(DATASET CONTENT Opens)
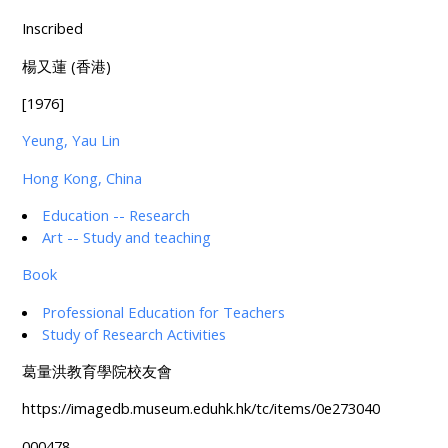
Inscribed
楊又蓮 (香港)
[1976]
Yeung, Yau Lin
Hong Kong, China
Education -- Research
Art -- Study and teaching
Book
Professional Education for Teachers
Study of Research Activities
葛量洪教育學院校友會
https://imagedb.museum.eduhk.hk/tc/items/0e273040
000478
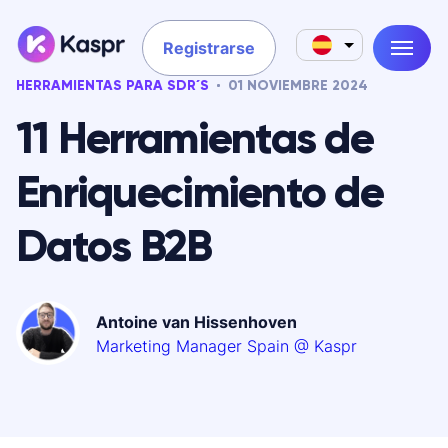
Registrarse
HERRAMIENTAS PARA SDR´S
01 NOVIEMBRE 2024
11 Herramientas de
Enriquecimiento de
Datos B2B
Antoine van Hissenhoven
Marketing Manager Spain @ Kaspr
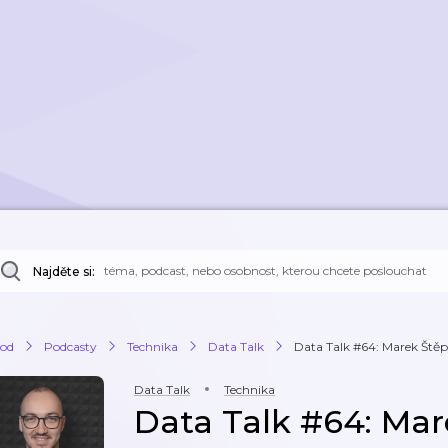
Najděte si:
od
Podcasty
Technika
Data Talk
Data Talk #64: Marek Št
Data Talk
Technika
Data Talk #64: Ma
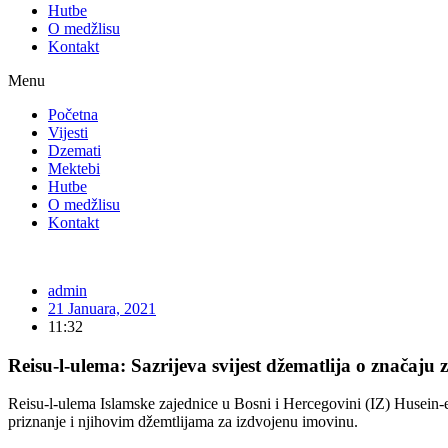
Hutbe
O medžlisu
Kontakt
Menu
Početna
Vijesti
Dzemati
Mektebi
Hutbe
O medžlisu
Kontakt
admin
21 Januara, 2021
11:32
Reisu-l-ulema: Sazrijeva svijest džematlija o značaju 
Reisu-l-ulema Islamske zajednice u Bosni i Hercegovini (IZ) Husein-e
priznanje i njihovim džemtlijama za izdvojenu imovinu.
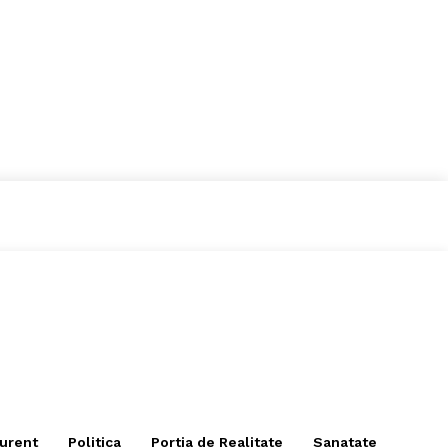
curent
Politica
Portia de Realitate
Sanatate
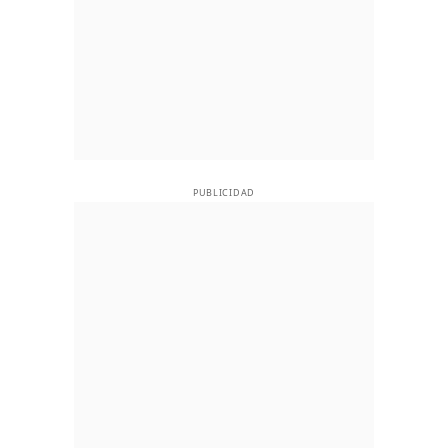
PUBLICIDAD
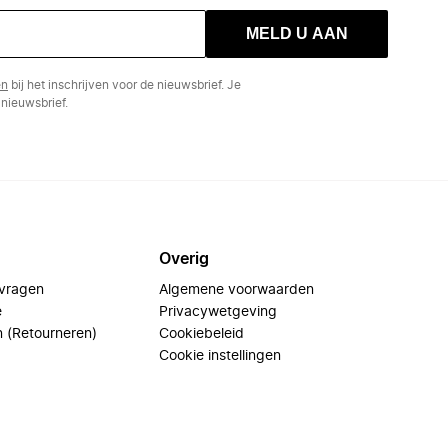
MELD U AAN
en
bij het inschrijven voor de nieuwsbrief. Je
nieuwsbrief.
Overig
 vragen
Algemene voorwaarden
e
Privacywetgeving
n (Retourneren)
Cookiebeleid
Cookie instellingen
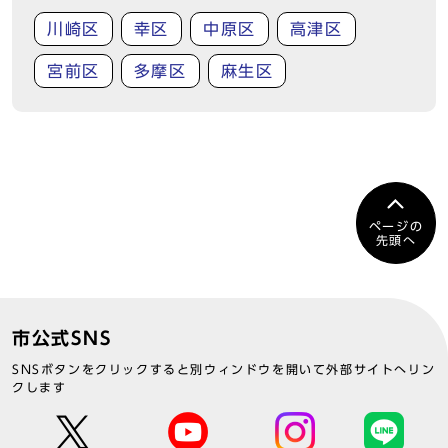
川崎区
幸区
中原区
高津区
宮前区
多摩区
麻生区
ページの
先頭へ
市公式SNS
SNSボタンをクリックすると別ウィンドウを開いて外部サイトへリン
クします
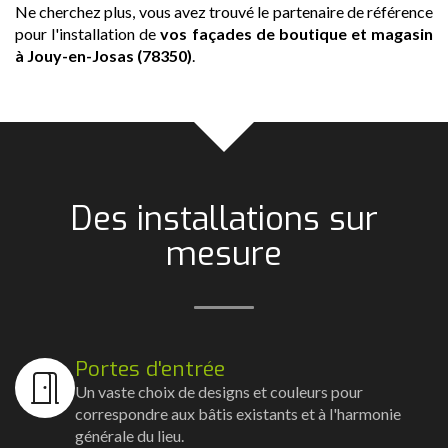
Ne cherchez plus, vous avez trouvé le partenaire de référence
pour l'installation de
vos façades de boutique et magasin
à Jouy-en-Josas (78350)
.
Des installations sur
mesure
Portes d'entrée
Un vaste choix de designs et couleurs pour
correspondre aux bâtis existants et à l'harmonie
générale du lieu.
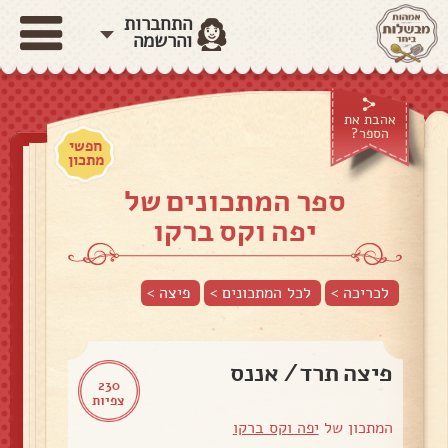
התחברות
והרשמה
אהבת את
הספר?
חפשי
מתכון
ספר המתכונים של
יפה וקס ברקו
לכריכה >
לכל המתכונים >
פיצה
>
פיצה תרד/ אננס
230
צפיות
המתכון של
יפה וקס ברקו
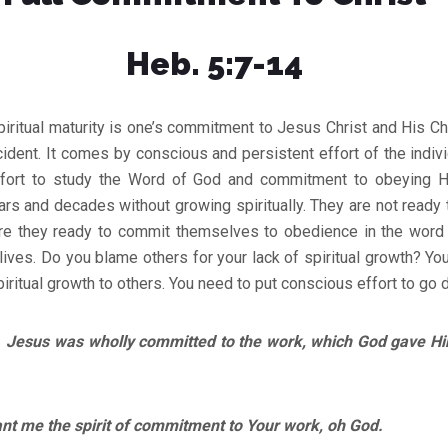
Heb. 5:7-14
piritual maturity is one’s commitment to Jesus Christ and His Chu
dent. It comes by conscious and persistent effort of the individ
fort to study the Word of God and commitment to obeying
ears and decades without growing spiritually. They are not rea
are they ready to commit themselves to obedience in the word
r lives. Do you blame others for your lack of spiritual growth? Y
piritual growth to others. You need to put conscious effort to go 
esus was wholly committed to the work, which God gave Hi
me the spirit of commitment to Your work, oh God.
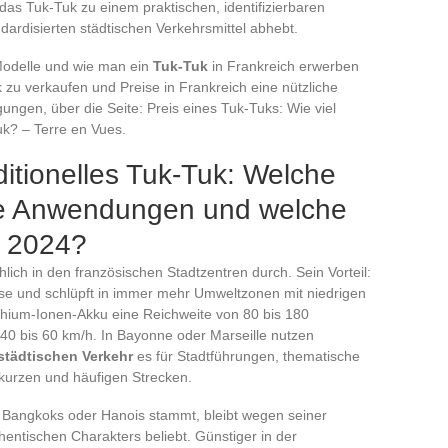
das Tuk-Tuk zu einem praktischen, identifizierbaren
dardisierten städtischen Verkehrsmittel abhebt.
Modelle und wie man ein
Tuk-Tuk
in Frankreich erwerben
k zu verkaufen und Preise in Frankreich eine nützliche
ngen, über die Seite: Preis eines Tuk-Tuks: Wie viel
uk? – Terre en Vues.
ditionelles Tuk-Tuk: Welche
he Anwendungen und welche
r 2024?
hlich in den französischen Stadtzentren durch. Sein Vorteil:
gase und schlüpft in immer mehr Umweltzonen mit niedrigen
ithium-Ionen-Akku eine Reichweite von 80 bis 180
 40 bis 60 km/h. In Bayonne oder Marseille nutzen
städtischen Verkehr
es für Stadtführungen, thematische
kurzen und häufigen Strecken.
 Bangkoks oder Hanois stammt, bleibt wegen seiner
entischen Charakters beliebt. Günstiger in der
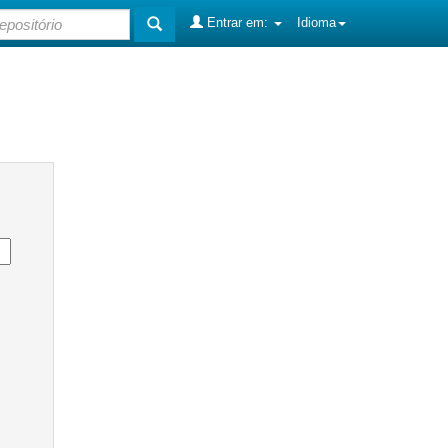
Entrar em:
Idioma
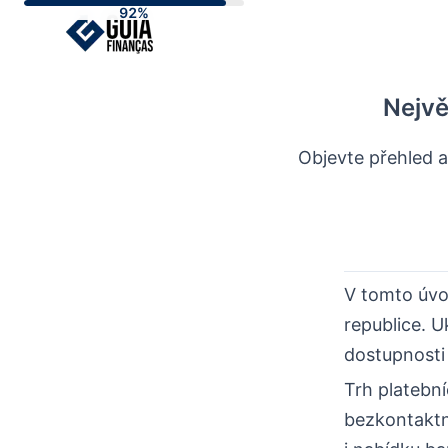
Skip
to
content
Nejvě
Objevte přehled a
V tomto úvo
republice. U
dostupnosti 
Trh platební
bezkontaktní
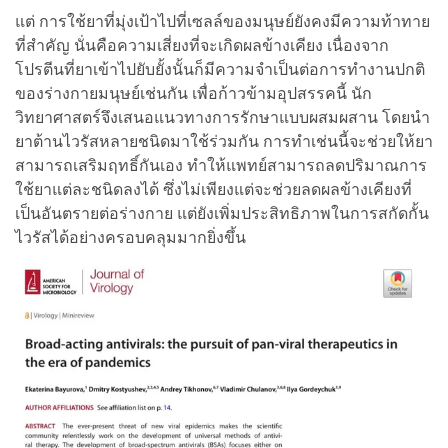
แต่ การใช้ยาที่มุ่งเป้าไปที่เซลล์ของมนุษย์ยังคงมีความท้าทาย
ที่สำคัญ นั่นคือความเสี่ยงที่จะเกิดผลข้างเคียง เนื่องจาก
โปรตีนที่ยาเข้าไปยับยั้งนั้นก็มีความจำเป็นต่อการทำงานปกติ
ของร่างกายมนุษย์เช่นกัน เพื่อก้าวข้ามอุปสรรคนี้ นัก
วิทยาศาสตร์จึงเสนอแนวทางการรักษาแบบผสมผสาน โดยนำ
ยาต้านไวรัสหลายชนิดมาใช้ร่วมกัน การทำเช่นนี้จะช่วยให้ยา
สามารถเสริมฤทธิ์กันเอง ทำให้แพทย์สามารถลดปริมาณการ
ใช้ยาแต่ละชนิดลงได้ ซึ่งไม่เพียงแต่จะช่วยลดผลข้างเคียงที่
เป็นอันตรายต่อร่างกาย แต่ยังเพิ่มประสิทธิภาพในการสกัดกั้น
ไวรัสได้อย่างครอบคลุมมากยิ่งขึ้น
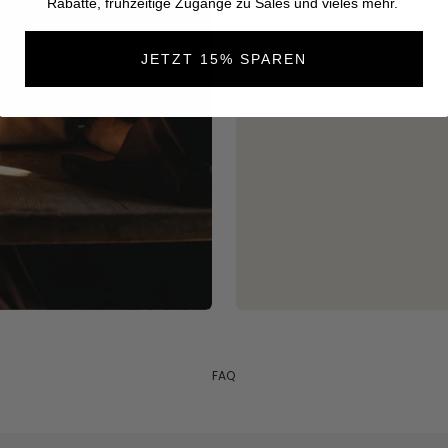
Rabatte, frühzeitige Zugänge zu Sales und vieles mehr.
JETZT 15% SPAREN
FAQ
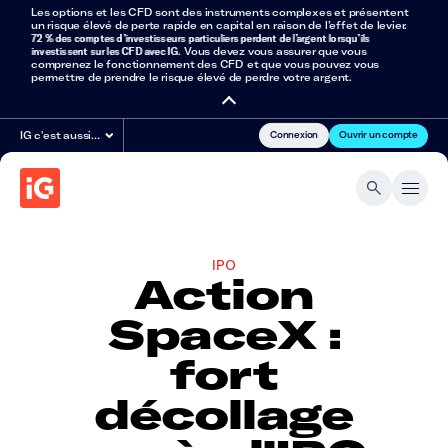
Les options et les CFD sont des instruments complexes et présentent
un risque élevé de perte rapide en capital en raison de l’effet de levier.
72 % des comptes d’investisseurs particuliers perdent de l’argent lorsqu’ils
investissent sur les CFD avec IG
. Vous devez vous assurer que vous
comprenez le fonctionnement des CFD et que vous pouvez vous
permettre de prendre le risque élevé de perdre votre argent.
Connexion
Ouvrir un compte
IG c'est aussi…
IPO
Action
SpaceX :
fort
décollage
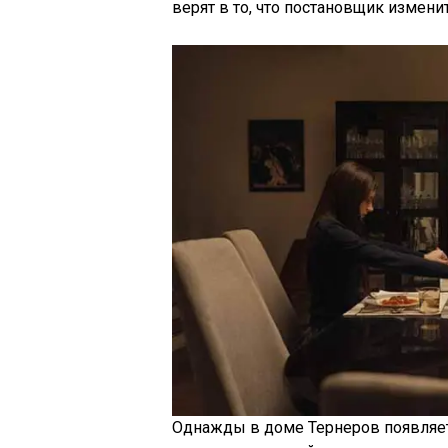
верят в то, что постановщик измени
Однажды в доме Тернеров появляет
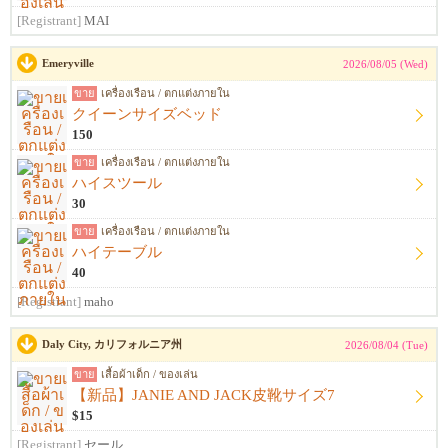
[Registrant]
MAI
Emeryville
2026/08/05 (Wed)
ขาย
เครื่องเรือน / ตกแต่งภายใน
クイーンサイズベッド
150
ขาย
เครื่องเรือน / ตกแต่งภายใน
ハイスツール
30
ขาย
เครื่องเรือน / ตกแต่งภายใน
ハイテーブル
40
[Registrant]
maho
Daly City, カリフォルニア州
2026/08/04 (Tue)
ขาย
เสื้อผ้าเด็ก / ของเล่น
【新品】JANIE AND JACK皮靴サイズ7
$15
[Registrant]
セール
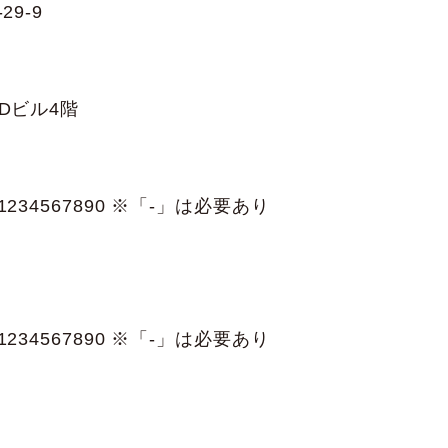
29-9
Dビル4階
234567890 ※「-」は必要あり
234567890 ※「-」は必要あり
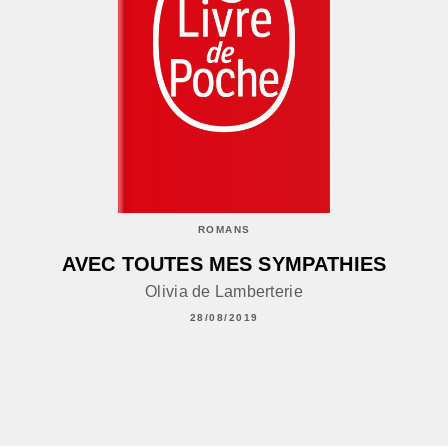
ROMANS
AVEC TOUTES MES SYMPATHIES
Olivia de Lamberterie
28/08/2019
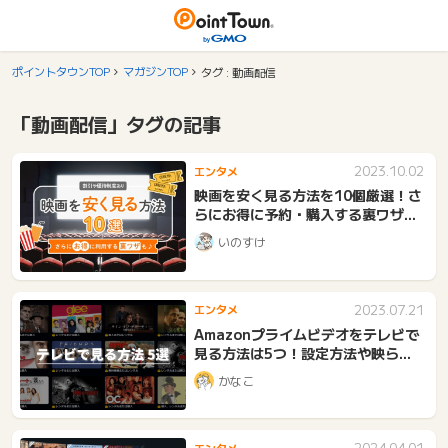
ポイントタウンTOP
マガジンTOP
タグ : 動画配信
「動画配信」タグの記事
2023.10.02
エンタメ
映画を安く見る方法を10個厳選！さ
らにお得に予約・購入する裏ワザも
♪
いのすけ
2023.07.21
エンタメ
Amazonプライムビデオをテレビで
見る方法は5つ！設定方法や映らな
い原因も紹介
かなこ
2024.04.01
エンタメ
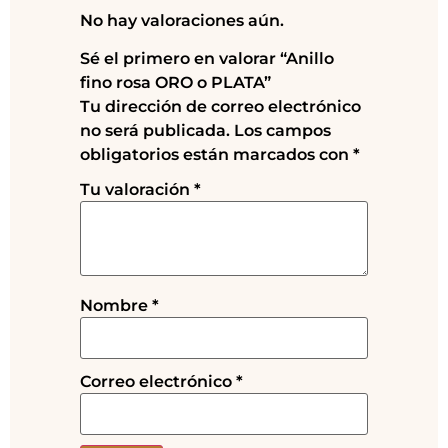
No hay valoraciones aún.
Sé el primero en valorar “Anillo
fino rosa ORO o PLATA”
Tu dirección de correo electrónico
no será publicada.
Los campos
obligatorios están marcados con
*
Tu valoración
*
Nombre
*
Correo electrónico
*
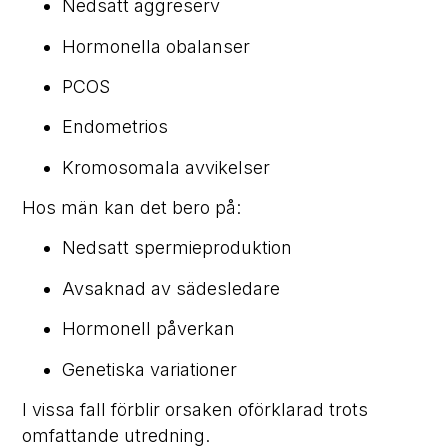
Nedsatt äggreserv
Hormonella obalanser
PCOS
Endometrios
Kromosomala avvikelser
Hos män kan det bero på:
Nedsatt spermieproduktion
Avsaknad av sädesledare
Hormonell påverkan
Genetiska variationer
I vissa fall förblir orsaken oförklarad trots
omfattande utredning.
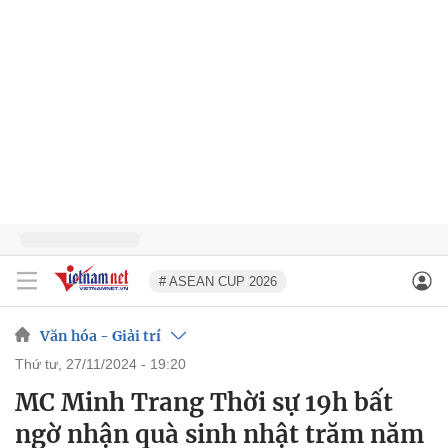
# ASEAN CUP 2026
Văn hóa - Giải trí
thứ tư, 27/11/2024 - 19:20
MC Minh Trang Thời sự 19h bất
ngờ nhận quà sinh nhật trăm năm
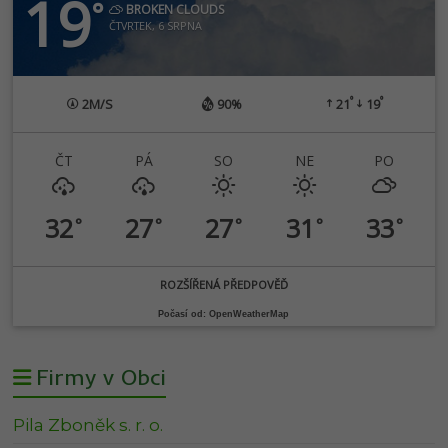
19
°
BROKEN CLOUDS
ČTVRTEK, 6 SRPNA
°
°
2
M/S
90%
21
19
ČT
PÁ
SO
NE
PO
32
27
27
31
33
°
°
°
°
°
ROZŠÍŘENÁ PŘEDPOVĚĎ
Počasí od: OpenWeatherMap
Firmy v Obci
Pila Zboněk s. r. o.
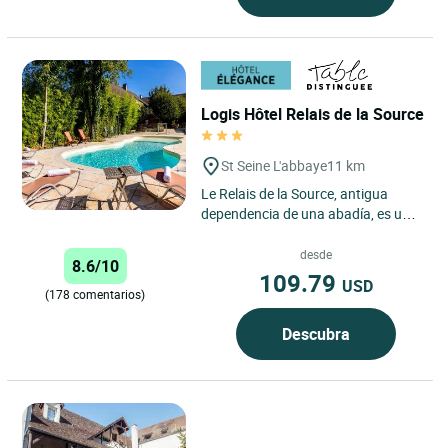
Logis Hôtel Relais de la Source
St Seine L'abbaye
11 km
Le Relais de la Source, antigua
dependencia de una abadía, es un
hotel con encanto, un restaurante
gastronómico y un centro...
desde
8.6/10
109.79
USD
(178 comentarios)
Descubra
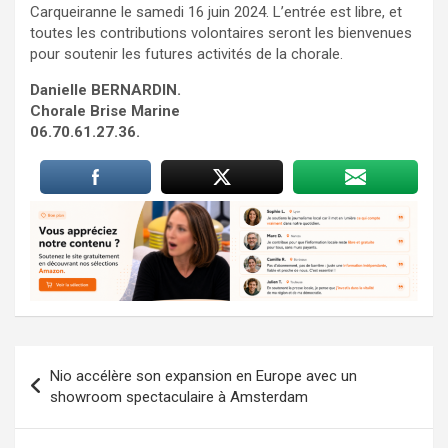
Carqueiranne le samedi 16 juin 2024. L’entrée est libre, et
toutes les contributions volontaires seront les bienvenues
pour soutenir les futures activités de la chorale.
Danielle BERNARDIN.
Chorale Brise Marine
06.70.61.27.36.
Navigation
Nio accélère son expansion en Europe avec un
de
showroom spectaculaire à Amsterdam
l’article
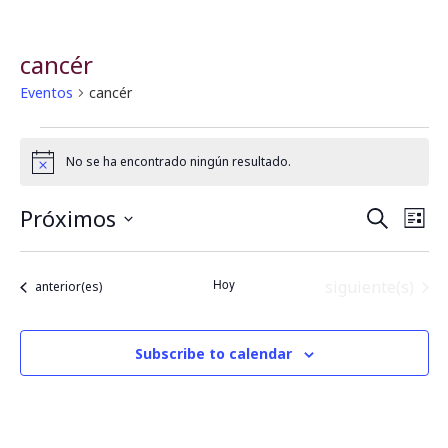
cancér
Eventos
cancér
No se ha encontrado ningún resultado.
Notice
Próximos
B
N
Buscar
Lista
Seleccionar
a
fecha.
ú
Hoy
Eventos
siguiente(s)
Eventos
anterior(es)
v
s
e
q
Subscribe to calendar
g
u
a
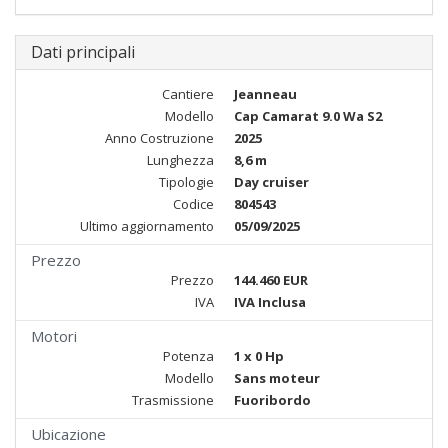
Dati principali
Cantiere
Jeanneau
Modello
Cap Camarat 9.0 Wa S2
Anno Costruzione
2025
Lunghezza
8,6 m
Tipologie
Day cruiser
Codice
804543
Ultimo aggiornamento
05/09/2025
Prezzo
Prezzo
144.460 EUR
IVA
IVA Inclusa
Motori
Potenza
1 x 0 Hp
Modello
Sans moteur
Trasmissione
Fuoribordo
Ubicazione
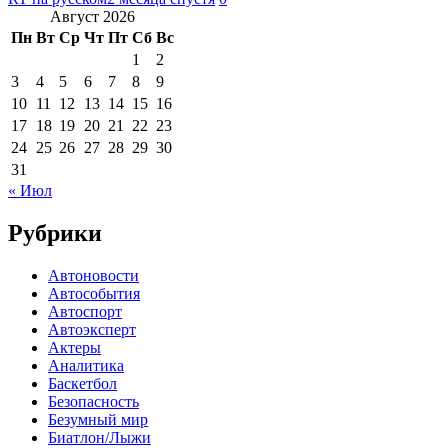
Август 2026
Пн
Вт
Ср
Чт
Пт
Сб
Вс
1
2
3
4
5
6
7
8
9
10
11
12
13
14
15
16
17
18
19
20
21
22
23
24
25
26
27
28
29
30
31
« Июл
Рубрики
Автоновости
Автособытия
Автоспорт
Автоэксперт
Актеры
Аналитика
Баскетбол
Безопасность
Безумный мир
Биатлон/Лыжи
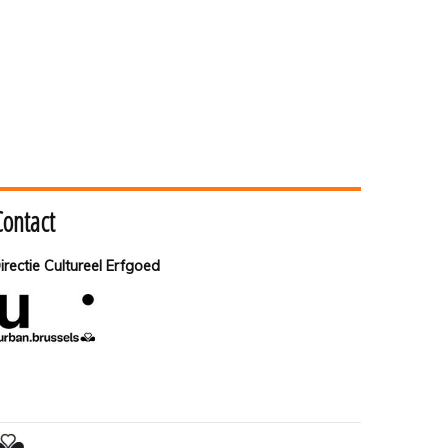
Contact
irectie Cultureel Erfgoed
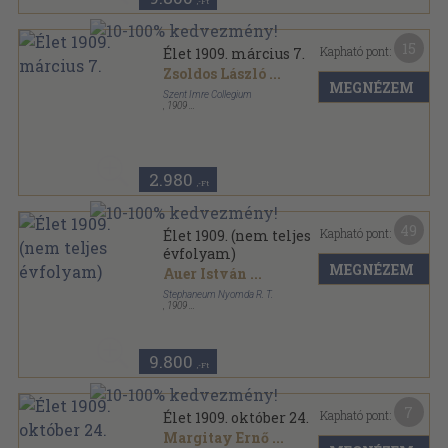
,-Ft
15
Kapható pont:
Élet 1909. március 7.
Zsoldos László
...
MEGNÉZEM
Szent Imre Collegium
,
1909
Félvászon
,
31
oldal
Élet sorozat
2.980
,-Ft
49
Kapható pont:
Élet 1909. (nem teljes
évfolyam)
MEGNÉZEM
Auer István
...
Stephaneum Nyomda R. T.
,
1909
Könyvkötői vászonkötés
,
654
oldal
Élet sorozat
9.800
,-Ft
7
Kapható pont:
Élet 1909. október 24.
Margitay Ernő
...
(DATASET CONTENT Closes)
§ PROBLEM TO WORK ON: Whenever a line in the records above contains the string "conscious", copy that line.

§ RESPONSE AREA:
dent. It comes by conscious and persistent effort of the individ
piritual growth to others. You need to put conscious effort to go 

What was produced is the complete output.